═══ Exercise data ═══

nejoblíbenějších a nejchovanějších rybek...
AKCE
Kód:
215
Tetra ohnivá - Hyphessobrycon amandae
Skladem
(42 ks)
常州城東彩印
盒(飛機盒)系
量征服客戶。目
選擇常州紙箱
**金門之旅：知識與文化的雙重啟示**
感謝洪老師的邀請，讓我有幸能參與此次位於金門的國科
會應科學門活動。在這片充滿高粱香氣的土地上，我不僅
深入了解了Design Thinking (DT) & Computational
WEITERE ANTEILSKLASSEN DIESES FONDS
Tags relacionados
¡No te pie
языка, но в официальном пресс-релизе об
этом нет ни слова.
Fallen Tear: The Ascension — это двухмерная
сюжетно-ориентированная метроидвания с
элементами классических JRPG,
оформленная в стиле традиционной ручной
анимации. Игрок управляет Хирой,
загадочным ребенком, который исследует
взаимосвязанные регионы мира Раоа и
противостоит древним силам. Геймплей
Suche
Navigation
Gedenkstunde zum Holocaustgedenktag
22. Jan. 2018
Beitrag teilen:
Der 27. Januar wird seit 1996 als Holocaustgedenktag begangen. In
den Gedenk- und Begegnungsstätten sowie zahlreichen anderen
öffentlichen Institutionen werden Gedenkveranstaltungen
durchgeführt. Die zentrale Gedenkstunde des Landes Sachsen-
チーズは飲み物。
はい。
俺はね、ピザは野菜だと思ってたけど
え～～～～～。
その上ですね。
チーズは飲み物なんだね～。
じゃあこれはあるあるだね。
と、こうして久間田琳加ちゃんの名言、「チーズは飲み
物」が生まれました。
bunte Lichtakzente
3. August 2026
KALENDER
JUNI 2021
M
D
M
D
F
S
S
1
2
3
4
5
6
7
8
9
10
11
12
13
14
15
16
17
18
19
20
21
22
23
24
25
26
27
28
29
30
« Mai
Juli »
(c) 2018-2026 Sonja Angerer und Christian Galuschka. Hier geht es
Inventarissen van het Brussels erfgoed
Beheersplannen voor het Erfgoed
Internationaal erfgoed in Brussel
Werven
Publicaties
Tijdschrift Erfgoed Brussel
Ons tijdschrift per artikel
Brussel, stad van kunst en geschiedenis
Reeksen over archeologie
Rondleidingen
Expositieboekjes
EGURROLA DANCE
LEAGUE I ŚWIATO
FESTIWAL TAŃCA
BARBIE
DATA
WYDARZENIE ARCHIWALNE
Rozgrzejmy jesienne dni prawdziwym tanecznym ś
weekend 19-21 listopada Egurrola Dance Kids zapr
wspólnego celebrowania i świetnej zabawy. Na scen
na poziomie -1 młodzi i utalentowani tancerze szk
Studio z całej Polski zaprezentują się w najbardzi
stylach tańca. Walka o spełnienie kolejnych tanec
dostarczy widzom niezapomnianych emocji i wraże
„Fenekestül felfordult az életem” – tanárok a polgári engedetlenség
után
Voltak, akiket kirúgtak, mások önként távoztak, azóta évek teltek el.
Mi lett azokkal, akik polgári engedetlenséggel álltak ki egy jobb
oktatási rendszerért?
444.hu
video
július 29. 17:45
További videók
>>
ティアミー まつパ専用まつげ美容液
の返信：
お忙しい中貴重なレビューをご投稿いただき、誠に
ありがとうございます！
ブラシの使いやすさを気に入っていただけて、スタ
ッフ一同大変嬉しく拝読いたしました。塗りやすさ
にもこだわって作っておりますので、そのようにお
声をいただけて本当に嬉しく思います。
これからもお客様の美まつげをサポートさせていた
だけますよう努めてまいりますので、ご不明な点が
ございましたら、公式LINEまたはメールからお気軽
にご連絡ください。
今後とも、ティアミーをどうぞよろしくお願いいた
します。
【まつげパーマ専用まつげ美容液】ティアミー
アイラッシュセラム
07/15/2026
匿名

═══

• [Aim of the task]: Say how many lines in the entries contain the string "Holocaustgedenktag", and leave out everything else.

• [Solution below]: 2